This repository contains a reimplementation of the following paper: Squeezing Backbone Feature Distributions to the Max for Efficient Few-Shot Learning [1]. Algorithms presented in this work are an extension of the methods used in the following paper: Leveraging the Feature Distribution in Transfer-based Few-Shot Learning [2]. That is why we also implemented algorithms from the second paper. In Few-Shot Learning the dataset is divided into 3 subsets: D_meta-train, D_meta-val, D_meta-test. These subsets contain pairwise disjoint sets of classes. D_meta-train contains labeled samples used to pretrain the backbone model (in this scenario a neural network). D_meta-val is used to create smaller subsets to adjust the few-shot learning algorithm. For this purpose, n classes are sampled and for each class s training and q test examples are sampled. The task is to use ns training samples to adapt a classifer to correctly recognize nq samples. D_meta-test is used to evaluate the performance of the model on the previously unseen data.
In the aforementioned papers, the backbone network is trained on D_meta-train and later used as a feature extractor. Few-shot classification is performed using features computed with the backbone and then applying various algorithms on a set of latent vectors.
We reimplemented two backbone networks ResNet18 and WideResnet26. The authors have also used ResNet12, but there is neither description nor the code of the architecture available. The question about ResNet12 on github remains unanswered. At first, we thought that the networks were trained using standard classification objective with the cross entropy error. However that approach did not give satisfactory results. We found that the authors followed Charting the Right Manifold: Manifold Mixup for Few-shot Learning [3]. The backbones' training consists of two phases. In the first stage, each input image is rotated by different angles and the auxiliary goal of the model is to predict the rotation angle. A set of 4 rotation angles was used: {0°, 90°, 180°, 270°}. Additionally, classification loss is used. In the second phase, model is fine-tuned with Manifold Mixup. This is a modification of a mixup augmentation technique which can be applied not only to the input of the network but also to the input of any layer. Along with Manifold Mixup loss, rotation and classification losses are also used. The goal of the Manifold Mixup is to create nicely separated groups for different classes, so that when new classes arrive they have sparse regions between clusters in the feature space. The training of a model is implemented in feature_extrator.py.
Computing features for each sample is the most computationally expensive step in the implemented few-shot classification algorithms. That is why we precompute features for every image in the D_meta-val and D_meta-test subsets in advance and then use them as inputs to the classification algorithm.
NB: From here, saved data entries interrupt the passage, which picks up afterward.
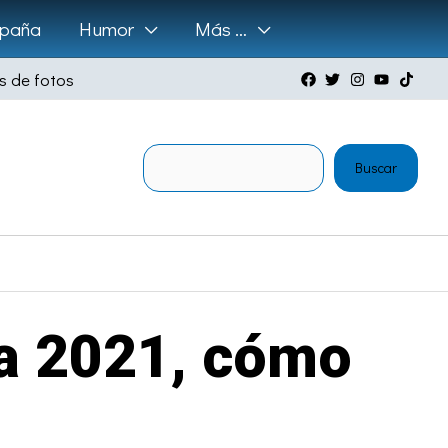
paña
Humor
Más …
s de fotos
Buscar
Buscar
ra 2021, cómo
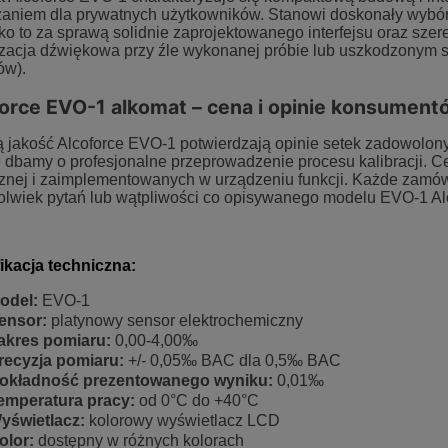
349,00 zł
419,00 zł
aniem dla prywatnych użytkowników. Stanowi doskonały wybór d
o to za sprawą solidnie zaprojektowanego interfejsu oraz szer
zacja dźwiękowa przy źle wykonanej próbie lub uszkodzonym s
a regularna:
389,00 zł
Cena regularna:
499,00 zł
ów).
DO KOSZYKA
DO KOSZYKA
orce EVO-1 alkomat – cena i opinie konsument
jakość Alcoforce EVO-1 potwierdzają opinie setek zadowolonyc
dbamy o profesjonalne przeprowadzenie procesu kalibracji. C
cznej i zaimplementowanych w urządzeniu funkcji. Każde zamó
olwiek pytań lub wątpliwości co opisywanego modelu EVO-1 Al
ikacja techniczna:
odel:
EVO-1
ensor:
platynowy sensor elektrochemiczny
akres pomiaru:
0,00-4,00‰
recyzja pomiaru:
+/- 0,05‰ BAC dla 0,5‰ BAC
okładność prezentowanego wyniku:
0,01‰
emperatura pracy:
od 0°C do +40°C
yświetlacz:
kolorowy wyświetlacz LCD
olor:
dostępny w różnych kolorach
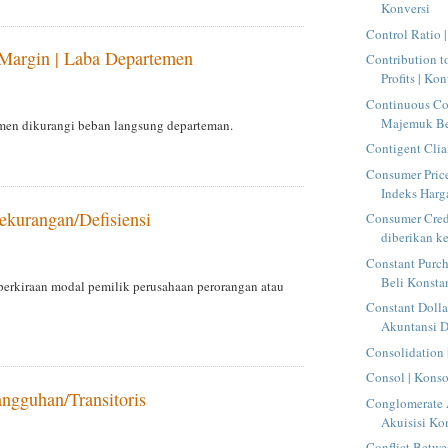
Konversi
Control Ratio 
Margin | Laba Departemen
Contribution t
Profits | Kon
Continuous C
Majemuk Be
men dikurangi beban langsung departeman.
Contigent Clia
Consumer Price
Indeks Har
ekurangan/Defisiensi
Consumer Credi
diberikan ke
Constant Purch
Beli Konsta
perkiraan modal pemilik perusahaan perorangan atau
Constant Dolla
Akuntansi D
Consolidation 
Consol | Konso
angguhan/Transitoris
Conglomerate A
Akuisisi Ko
Conflict Betw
We implemented classification algorithms present in both papers: PT+NCM, PT+K-means, PT+MAP, PEME-BMS. We originally planned to reproduce values computed by the authors in tables 1 and 2 in paper [1], but as more algorithms were implemented we should be able to reproduce parts of table 5 in [2] and table 4 in [1].
We execute training on a SLURM cluster. Example script is available here. Unfortunately, due to computational costs we had to constrain ourselves to 2 datasets (CifarFS and MiniImageNet).
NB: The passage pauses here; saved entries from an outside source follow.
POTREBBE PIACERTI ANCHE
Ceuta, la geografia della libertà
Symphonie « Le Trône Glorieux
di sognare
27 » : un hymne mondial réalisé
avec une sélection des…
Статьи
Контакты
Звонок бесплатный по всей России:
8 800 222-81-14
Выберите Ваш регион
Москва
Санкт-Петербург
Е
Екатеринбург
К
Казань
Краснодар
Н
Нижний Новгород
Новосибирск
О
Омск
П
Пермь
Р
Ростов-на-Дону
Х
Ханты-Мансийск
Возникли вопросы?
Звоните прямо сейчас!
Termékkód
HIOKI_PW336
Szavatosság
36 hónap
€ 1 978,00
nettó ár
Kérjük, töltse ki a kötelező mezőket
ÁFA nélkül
We trained both backbones on CifarFS and MiniImageNet. The table below compares the results obtained using our backbones in two different training regimes. We marked them with suffixes:
- MM - training with manifold_mixup (no rotation)
- S2M2 - training with rotation and then manifold_mixup+rotation
The authors made the WideResNet's weights and features available for both datasets. We use them in our comparison. We also include the results reported in the paper. We use the following suffixes in this case:
- Weights - we use weights provided by the authors, but compute the feature vectors ourselves. We then apply algorithms on the feature vectors.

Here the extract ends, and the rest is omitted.